#### What the exercise asks
What is needed here is every line of the records that includes "consenso".

** Dataset content follows **

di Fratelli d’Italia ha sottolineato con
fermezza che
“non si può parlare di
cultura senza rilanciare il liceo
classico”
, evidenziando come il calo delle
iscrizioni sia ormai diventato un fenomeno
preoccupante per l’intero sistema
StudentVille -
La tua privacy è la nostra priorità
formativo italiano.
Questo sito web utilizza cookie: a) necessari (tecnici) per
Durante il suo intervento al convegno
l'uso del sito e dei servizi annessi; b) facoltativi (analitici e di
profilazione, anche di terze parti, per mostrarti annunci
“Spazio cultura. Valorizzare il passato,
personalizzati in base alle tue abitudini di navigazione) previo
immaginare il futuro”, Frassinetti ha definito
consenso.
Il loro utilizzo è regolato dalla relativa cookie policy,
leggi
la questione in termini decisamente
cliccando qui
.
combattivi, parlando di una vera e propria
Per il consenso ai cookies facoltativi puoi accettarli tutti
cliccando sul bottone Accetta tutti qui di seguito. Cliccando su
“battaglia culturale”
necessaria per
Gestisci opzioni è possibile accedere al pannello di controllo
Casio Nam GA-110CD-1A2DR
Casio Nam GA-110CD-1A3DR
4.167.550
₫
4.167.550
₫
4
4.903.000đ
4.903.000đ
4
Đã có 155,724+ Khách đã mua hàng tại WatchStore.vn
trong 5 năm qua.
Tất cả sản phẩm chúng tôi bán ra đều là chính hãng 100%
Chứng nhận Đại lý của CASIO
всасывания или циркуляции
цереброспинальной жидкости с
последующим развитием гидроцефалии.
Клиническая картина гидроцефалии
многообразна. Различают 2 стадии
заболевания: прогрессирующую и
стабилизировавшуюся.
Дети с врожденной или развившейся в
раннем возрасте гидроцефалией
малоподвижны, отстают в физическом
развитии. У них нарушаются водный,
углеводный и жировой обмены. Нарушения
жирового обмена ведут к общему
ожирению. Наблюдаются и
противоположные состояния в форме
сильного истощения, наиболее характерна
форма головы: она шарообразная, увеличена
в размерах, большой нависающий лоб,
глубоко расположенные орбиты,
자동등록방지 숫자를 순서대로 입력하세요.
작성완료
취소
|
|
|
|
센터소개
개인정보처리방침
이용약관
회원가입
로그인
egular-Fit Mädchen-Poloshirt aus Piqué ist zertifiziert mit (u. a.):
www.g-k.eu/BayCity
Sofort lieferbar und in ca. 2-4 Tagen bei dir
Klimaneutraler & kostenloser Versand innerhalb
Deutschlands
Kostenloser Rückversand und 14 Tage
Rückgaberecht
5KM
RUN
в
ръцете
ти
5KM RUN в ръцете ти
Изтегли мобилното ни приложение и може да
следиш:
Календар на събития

** End of Dataset content **

#### Your solution
consenso.
Per il consenso ai cookies facoltativi puoi accettarli tutti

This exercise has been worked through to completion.